Сингер вздохнул вновь.
– Ладно. Мы сохраним их для тебя, в конверте с твоим именем. В кабинете преподобного Гарденера внизу – там мы храним и ваши деньги, до полного вашего освобождения. Ясно? Заходи, не то я доложу о твоем неподчинении. Я серьезно.
Волк и Джек вошли в маленькую комнату. Когда Сингер с грохотом захлопнул дверь, над потолком автоматически зажегся свет, озарив каморку без окон, с металлической двухъярусной кроватью, маленькой раковиной в углу и металлическим стулом. Ничего больше. На побеленных стенах желтели отметины от скотча в тех местах, где крепились картинки, которыми украшали комнату ее прежние постояльцы. Щелкнул запирающийся замок, Джек и Волк увидели в маленьком прямоугольном окошке злобное лицо Сингера.
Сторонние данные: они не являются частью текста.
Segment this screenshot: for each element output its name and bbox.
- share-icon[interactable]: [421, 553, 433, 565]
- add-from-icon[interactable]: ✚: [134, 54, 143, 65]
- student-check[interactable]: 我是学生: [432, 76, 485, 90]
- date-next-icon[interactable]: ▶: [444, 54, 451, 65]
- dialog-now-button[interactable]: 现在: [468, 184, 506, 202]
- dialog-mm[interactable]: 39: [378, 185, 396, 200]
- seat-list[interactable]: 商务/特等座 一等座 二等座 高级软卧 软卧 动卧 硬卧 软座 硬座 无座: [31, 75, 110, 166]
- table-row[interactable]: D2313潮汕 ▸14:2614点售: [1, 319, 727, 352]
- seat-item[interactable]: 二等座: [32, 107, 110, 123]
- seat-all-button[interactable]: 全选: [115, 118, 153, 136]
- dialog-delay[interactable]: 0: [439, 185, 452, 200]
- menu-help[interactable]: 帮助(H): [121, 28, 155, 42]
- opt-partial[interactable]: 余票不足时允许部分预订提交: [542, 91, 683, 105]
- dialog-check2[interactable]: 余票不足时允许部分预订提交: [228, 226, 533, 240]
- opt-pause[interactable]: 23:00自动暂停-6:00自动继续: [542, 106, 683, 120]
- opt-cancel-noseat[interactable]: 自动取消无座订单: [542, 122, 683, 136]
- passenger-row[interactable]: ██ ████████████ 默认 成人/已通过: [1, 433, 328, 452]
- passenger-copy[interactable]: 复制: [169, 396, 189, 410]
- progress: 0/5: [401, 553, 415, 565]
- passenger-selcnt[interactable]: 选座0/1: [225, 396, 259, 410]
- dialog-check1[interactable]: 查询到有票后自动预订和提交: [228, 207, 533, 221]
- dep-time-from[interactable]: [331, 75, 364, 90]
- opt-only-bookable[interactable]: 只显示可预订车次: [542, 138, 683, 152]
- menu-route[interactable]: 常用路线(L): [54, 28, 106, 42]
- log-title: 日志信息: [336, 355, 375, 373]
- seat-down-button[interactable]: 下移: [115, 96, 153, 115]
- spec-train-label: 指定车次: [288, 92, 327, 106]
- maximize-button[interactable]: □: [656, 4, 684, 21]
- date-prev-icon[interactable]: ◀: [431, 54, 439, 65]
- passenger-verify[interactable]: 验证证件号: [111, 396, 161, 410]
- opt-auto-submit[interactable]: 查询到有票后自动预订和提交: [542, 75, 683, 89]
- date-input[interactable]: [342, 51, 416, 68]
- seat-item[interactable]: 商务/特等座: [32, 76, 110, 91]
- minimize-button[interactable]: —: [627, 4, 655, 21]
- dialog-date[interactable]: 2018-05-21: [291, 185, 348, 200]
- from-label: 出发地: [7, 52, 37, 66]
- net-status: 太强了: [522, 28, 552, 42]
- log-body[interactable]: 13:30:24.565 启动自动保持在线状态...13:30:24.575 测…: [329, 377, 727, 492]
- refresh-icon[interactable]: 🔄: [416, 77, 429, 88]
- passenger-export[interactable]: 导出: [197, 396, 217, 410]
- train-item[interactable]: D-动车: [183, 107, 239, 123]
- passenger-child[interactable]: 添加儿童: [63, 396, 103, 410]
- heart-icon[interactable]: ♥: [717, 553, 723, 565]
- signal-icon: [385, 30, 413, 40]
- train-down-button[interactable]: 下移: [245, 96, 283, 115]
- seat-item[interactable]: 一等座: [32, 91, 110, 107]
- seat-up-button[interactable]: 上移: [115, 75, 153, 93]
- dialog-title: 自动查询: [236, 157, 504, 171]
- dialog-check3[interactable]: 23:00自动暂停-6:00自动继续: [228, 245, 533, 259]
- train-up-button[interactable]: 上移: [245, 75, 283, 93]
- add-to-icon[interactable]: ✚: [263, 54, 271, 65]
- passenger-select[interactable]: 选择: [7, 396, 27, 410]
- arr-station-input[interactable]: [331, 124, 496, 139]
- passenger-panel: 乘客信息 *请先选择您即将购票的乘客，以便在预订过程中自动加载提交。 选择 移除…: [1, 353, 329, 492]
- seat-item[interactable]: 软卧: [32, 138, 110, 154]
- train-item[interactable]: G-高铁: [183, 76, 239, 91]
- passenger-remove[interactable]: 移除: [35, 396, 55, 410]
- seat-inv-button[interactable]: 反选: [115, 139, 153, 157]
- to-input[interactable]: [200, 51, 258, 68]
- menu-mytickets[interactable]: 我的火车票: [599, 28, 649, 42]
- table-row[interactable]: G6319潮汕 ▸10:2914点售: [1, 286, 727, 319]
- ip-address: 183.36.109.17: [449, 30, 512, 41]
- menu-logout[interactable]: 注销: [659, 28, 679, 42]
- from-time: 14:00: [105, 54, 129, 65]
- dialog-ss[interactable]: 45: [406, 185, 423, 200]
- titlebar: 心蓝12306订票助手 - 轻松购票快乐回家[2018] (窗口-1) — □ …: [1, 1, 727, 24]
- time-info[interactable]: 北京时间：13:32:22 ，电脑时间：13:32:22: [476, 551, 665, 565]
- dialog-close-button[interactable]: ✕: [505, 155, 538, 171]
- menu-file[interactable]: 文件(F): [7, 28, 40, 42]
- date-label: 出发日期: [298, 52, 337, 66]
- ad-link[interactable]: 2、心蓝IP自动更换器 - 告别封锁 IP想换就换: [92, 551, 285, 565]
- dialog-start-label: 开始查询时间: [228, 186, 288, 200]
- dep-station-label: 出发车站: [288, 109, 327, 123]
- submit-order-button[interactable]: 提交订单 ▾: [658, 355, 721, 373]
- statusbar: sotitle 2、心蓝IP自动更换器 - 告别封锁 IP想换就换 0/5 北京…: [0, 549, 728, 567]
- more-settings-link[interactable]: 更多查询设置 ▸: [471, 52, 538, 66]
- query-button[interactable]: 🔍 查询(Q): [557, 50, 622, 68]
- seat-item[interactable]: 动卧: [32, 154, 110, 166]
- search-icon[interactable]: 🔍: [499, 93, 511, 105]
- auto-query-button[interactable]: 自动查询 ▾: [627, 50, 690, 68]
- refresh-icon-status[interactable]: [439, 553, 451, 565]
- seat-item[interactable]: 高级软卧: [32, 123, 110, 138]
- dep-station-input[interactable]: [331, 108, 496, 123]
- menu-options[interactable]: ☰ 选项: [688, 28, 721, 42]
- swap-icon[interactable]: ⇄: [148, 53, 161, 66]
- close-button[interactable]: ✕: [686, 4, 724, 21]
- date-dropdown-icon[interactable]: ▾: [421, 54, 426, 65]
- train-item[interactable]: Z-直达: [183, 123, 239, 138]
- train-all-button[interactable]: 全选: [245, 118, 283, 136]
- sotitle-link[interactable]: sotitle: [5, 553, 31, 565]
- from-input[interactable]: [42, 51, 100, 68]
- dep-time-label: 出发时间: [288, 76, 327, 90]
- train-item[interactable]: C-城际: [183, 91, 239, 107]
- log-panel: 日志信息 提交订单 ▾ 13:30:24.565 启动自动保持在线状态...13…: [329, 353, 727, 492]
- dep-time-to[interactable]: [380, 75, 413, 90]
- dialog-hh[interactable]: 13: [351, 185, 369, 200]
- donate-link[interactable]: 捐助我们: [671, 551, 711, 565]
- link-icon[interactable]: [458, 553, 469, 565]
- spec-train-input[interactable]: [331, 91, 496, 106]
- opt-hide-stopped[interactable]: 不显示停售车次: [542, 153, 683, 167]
– Будьте хорошими мальчиками, – усмехнулся он и исчез.
– Нет, Джек, – простонал Волк. Всего какой-то дюйм отделял его макушку от потолка. – Волк не может здесь оставаться.
– Ты лучше сядь, – предложил Джек. – Хочешь занять нижнюю койку или верхнюю?
– Что?
– Займи нижнюю и сядь. Мы попали в беду.
– Волк знает, Джеки. Волк знает. Это плохое-плохое место. Не могу оставаться.
– Почему это плохое место? Я хочу сказать, откуда ты знаешь?
Волк тяжело опустился на нижнюю койку, бросил новую одежду на пол, взял с кровати книгу и брошюры. Переплет книги – разумеется, Библии – был изготовлен из какого-то пластика, напоминавшего синюю кожу. Брошюры назывались «Прямая дорога к вечной милости Господней» и «Бог любит тебя!».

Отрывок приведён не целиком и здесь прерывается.